Table 3. Risk overview tab
Title	Type	Source table	Description
Risk posture	Donut chart	The source tables are as follows: Risk [sn_risk_risk] Detailed aggregated risk [sn_risk_advanced_risk_assessment_result] (When the Advanced Risk application is installed and Advanced Risk Assessment is enabled)	Provides the risk count based on the risk ratings.
Risk posture	List	GRC Content Status [sn_grc_content_reports]	Provides the risk rating for each organizational risk to understand the overall risk assessment results. These ratings help organizations understand the potential impact and likelihood of various risks, enabling them to prioritize and manage these risks. The Risk posture card also highlights the following information for each risk: Risk appetite: Risk appetite value defined. High priority issues: The number of issues with priority is defined as High.

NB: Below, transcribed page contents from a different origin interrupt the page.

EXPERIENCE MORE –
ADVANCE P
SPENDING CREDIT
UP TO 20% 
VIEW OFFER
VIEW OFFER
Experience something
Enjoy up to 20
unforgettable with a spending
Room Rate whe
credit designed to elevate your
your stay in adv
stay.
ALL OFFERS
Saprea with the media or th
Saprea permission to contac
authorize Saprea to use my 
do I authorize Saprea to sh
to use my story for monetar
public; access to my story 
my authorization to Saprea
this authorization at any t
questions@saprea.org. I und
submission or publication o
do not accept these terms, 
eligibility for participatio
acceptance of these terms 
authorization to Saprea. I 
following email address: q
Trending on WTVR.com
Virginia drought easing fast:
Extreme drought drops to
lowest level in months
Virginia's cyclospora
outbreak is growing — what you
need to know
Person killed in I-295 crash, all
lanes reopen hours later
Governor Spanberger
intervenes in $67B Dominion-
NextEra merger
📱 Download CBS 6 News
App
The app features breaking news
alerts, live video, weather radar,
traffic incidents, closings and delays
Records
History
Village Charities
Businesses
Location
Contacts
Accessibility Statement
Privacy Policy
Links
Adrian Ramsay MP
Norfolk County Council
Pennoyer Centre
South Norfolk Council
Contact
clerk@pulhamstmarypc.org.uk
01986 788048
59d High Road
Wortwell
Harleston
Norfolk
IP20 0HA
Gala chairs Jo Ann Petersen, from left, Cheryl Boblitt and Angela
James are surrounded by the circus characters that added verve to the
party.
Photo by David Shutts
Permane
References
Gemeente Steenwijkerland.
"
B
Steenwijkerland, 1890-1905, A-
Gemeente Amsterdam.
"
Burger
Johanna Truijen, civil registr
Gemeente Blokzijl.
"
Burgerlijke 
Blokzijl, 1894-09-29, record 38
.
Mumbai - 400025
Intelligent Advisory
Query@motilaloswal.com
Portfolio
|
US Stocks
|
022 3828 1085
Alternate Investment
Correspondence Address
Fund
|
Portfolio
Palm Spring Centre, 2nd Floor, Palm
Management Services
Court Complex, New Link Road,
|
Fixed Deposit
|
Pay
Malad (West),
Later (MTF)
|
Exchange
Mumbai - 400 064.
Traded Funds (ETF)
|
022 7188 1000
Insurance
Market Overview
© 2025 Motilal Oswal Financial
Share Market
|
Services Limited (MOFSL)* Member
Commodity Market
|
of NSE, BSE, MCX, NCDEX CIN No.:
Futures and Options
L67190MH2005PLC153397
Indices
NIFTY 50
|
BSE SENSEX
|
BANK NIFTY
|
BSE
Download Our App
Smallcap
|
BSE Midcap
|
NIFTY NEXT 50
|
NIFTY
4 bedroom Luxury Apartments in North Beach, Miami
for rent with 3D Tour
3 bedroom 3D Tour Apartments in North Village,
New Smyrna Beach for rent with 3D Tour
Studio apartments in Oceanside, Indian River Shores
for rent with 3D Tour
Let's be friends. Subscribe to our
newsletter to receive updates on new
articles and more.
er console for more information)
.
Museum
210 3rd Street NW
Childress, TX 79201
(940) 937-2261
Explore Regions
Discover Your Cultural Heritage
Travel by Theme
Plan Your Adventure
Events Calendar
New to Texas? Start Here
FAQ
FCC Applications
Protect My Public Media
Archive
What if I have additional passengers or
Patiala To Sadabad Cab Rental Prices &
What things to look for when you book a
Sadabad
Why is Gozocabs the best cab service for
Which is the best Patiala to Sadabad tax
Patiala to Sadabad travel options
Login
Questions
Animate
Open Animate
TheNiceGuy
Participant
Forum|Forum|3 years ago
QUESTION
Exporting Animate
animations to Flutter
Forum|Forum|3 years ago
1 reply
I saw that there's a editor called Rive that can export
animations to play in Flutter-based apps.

Overdue risk response tasks: Number of overdue risk response tasks. KRI Breach %: Percentage of Key Risk Indicators (KRIs) that have exceeded their predefined thresholds or limits.
Third-party risk posture	Donut chart	Third-party risks [sn_grc_dashboards_third_party_risk]	Provides the risk rating for each third party. The risk rating is the overall assessment rating that considers the scores and ratings from all assessments conducted for a third party or vendor. The Third-party risk posture card also highlights the following information for each third party or vendor: Risk criteria: Group of risk domains (sometimes called risk areas in other platform features) that applies to a particular type of third party. Risk tier: Value determined based on the responses collected after an inherent risk assessment (IRQ) is completed. Risk intelligence rating: Aggregate of all the scores collected from Risk intelligence providers. Overdue risk response tasks: Number of overdue risk response tasks.

Table 4. Privacy overview tab
Title	Type	Source table	Description
Privacy compliance posture	Line	PA indicator: Processing activity compliance score percentage [pa_indicators]	Provides the compliance posture by month and is plotted by referring to the overall compliance score across all the processing activities.
Overdue high priority issues	Single score	Issues [sn_grc_issue]	Provides a focused overview of all overdue high-priority privacy-related issues, enabling quick identification and resolution of critical tasks to ensure compliance and data protection.
Privacy risk heatmap	Heatmap	Risk assessment methodology [sn_risk_advanced_risk_assessment_methodology]	Provides the privacy risk assessment data in the form of a heatmap. Privacy risk assessments are detailed assessments that are conducted if the criticality score is high. Assess each risk that is associated with the processing activity and know the aggregated risk score on the processing activity. After you assess the privacy risks, you can view the privacy risk posture on the risk heatmap.

Table 5. Entity overview tab
Title	Type	Source table	Description
Entities	List	Entity compliance status [sn_compliance_entities_reports]	Provides the summary of risks directly associated with the entity that contribute to the overall risk rating of the entity. The list also displays the compliance score of entities, and high priority issues and risk exceptions that are raised as a result of the non-compliant controls associated with the entity.

Table 6. Audit overview tab
Title	Type	Source table	Description
Open and upcoming audit engagements	List	Engagement [sn_audit_engagement]	Provides a list of open and upcoming audit engagements. The list also provides details of the engagement lead for each authority document, each engagement's planned start and end dates, high-priority issues, percentage of fieldwork that is completed, and the milestones in progress.

Filters


Name	Type	Description
Risk criteria	Report	Depending on which risk criterias you select, the donut chart and list shows the third parties or vendors that are in those risk areas.